Aromantic and asexual-spectrum people often get left of out of the popular theories and conveniently neatly-packaged graphs about love, lust, and romance. The Triangular Theory of Love is no exception. Theories evolve over time as new information is uncovered. It would be nice one day to have more widespread knowledge out there about all of the possibilities and not merely those open to the chosen few. Aromantics and asexuals tend to get swept under the rug. Experiences that fall outside the romantic norm aren’t well understood and I doubt they’re well-documented. And the largest problem starts with the conflation of passion with limerance/infatuation, or what people most often refer to as New Relationship Energy.

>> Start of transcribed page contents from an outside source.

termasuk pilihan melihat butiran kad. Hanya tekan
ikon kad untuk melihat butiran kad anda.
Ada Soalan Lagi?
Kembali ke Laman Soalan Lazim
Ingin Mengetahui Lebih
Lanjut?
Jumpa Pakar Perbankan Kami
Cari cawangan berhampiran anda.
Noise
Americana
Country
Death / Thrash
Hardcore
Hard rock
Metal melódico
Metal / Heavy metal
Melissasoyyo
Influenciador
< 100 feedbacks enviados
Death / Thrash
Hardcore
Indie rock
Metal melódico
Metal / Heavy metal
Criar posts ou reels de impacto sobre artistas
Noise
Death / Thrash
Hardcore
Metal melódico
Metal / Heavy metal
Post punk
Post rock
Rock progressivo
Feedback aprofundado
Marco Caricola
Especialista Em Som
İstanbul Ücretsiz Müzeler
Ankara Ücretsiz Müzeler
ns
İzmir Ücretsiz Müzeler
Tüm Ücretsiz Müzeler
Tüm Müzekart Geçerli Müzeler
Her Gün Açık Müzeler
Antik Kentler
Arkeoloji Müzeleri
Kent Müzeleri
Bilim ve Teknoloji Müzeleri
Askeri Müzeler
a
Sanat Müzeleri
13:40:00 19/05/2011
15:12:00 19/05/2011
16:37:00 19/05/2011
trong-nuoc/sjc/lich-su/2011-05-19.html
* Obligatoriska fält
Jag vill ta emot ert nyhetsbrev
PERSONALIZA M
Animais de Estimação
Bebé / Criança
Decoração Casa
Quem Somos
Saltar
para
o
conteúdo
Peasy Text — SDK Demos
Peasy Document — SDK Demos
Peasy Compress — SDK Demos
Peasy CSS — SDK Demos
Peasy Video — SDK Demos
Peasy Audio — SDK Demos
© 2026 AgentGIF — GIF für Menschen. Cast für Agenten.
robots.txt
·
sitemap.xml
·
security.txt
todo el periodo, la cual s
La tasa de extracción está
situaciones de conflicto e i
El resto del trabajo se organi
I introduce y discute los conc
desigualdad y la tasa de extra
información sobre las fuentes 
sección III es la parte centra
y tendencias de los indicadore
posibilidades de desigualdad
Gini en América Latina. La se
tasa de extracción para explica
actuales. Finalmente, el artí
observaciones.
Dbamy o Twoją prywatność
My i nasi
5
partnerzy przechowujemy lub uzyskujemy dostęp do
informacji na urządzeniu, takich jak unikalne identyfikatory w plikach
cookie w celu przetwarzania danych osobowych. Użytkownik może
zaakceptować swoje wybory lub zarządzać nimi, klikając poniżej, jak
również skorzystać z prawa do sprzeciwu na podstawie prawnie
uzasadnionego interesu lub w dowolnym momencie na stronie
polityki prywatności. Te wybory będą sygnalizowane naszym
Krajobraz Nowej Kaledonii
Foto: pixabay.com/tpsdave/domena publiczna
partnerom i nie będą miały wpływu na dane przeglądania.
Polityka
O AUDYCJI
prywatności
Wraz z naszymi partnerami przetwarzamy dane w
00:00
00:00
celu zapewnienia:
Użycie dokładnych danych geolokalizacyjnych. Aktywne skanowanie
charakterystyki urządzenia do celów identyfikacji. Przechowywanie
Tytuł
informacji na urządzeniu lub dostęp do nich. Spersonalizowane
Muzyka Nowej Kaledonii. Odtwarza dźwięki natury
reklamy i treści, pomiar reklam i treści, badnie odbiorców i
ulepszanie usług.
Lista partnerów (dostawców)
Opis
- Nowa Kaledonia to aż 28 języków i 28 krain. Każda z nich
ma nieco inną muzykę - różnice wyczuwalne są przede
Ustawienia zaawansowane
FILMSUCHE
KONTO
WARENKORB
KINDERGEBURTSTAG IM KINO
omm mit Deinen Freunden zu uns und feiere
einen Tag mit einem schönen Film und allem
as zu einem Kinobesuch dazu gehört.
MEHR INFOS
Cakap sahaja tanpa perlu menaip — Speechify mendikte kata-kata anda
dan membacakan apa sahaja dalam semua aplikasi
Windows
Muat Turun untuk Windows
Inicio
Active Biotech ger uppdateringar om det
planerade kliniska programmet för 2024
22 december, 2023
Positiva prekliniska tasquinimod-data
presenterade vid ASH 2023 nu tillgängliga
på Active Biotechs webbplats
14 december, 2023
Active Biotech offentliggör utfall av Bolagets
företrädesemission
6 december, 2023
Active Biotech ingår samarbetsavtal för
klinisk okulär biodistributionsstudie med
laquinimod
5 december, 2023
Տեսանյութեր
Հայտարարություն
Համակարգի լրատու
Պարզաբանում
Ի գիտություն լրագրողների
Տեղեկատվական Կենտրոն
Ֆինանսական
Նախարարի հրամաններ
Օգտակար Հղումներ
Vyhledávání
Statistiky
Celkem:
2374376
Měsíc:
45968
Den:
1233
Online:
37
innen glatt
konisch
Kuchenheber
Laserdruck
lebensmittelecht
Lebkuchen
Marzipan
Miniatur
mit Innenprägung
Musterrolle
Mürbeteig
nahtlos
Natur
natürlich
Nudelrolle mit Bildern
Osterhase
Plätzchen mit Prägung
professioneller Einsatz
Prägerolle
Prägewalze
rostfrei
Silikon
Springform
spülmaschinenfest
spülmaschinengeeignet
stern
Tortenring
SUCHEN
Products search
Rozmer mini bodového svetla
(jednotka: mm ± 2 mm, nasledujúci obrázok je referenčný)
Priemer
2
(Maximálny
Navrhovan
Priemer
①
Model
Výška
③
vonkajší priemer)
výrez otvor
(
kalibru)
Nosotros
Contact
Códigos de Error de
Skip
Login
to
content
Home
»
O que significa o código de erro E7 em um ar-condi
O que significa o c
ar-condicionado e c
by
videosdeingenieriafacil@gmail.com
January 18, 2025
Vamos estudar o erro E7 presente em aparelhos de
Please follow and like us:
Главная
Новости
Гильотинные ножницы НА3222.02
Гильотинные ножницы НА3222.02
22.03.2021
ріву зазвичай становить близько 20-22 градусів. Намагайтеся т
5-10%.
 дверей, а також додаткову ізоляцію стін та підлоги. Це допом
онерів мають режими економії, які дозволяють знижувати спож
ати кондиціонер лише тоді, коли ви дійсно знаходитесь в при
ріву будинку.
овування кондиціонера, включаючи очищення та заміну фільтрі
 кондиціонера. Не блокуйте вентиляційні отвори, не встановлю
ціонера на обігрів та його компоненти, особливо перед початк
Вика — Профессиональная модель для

The idea that someone can love or feel for someone intensely without feeling romantic or sexual, that someone can remain unbelievably excited about someone for longer than a few months, or that the passion can even grow over time is pretty much unheard of – except when it’s actually obsession and not passion.

Many people are familiar with romantic, emotional, and sexual attraction but may not be familiar with sensual attraction, aesthetic attraction (as opposed to mere aesthetic appreciation), erotic attraction, and mental attraction. I’ve mentioned before that I’m both asexual and aromantic. I’m also noetisexual, which adds its own unique dimension to the ways I experience attraction, love, and passion. I don’t experience NRE and never have. Perhaps some of my long-lasting sexual openness and sensual attraction is bound up with my extremely high sex drive and my highly sensual nature. I can only be affectionate, sensual, and sexual with people that I trust, with people that I have some level of emotional intimacy with.

Notably, none of these necessarily follow the other. Nor do any of these types of love and connection require attraction to feel them. I can connect with or feel deeply emotionally attached to people regardless of any attraction between us or lack thereof. Just as action doesn’t follow from attraction, neither does one sort of love, emotion, or attraction automatically follow from any other. There are as many ways to connect and feel desire as there are people on the planet.

I want to go over three types of love or attachment aromantic or asexual people (and some romantic and sexual people) may experience but that they may never have had a name for. The point is to expand our understanding about love, attraction, boundaries, and desire so that truly informed consent becomes the norm and not the assumption.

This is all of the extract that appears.